Data for processing ->
BEGIN

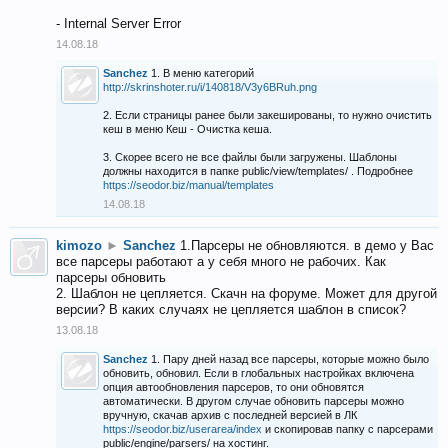
- Internal Server Error
14.08.18
Sanchez
1. В меню категорий
http://skrinshoter.ru/i/140818/V3y6BRuh.png
2. Если страницы ранее были закешированы, то нужно очистить
кеш в меню Кеш - Очистка кеша.
3. Скорее всего не все файлы были загружены. Шаблоны
должны находится в папке public/view/templates/ . Подробнее
https://seodor.biz/manual/templates
14.08.18
kimozo
►
Sanchez
1.Парсеры не обновляются. в демо у Вас
все парсеры работают а у себя много не рабочих. Как
парсеры обновить
2. Шаблон не цепляется. Скачн на форуме. Может для другой
версии? В каких случаях не цепляется шаблон в список?
13.08.18
Sanchez
1. Пару дней назад все парсеры, которые можно было
обновить, обновил. Если в глобальных настройках включена
опция автообновления парсеров, то они обновятся
автоматически. В другом случае обновить парсеры можно
вручную, скачав архив с последней версией в ЛК
https://seodor.biz/userarea/index
и скопировав папку с парсерами
public/engine/parsers/ на хостинг.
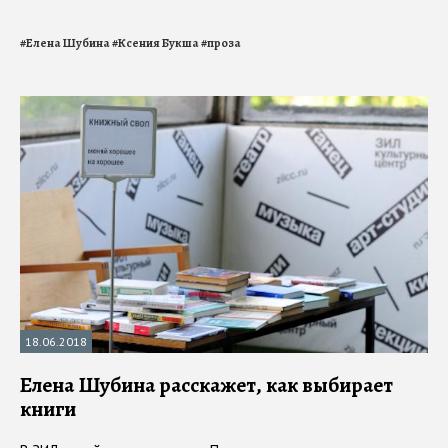
#
Елена Шубина
#
Ксения Букша
#
проза
18.06.2018
Елена Шубина расскажет, как выбирает
книги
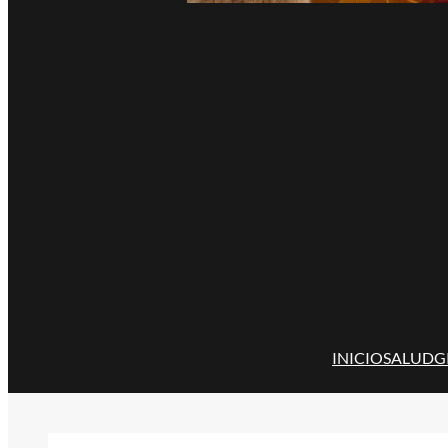
INICIO
SALUD
G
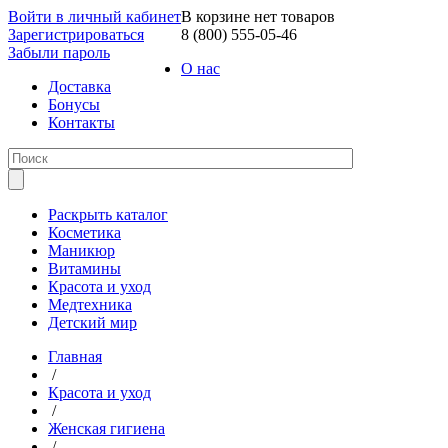
Войти в личный кабинет
В корзине нет товаров
Зарегистрироваться
8 (800) 555-05-46
Забыли пароль
О нас
Доставка
Бонусы
Контакты
Раскрыть каталог
Косметика
Маникюр
Витамины
Красота и уход
Медтехника
Детский мир
Главная
/
Красота и уход
/
Женская гигиена
/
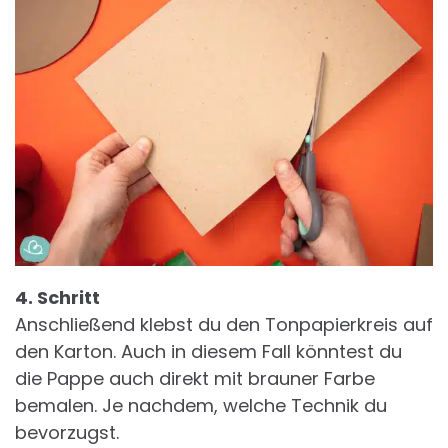
4. Schritt
Anschließend klebst du den Tonpapierkreis auf
den Karton. Auch in diesem Fall könntest du
die Pappe auch direkt mit brauner Farbe
bemalen. Je nachdem, welche Technik du
bevorzugst.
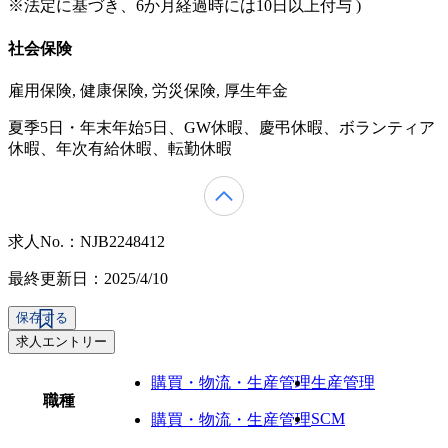
※法定に基づき、6か月経過時には10日以上付与 )
社会保険
雇用保険, 健康保険, 労災保険, 厚生年金
夏季5日・年末年始5日、GW休暇、慶弔休暇、ボランティア
休暇、年次有給休暇、転勤休暇
求人No.：NJB2248412
最終更新日：2025/4/10
保存する
求人エントリー
購買・物流・生産管理
生産管理
職種
SCM
購買・物流・生産管理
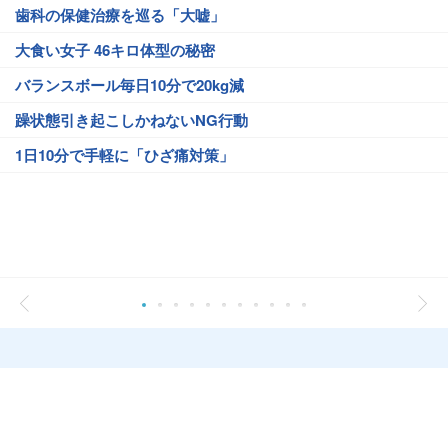
歯科の保健治療を巡る「大嘘」
大食い女子 46キロ体型の秘密
バランスボール毎日10分で20kg減
躁状態引き起こしかねないNG行動
1日10分で手軽に「ひざ痛対策」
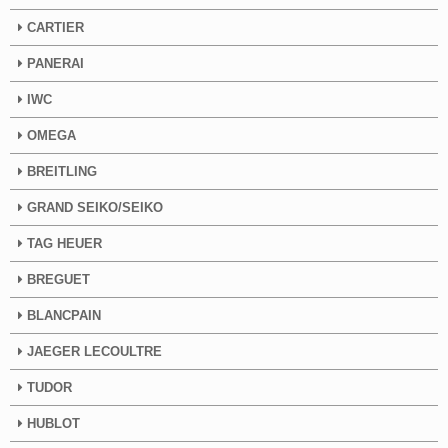
CARTIER
PANERAI
IWC
OMEGA
BREITLING
GRAND SEIKO/SEIKO
TAG HEUER
BREGUET
BLANCPAIN
JAEGER LECOULTRE
TUDOR
HUBLOT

END

Exercise instructions -> In the material above, one part opens with the line containing "опция автообновления парсеров, то" and closes with the line containing "В корзине нет товаров". Write out that part exactly and skip its pictures.

Output for this task ->
опция автообновления парсеров, то они обновятся
автоматически. В другом случае обновить парсеры можно
вручную, скачав архив с последней версией в ЛК
https://seodor.biz/userarea/index
и скопировав папку с парсерами
public/engine/parsers/ на хостинг.
#
Елена Шубина
#
Ксения Букша
#
проза
18.06.2018
Елена Шубина расскажет, как выбирает
книги
INICIO
SALUD
G
Войти в личный кабинет
В корзине нет товаров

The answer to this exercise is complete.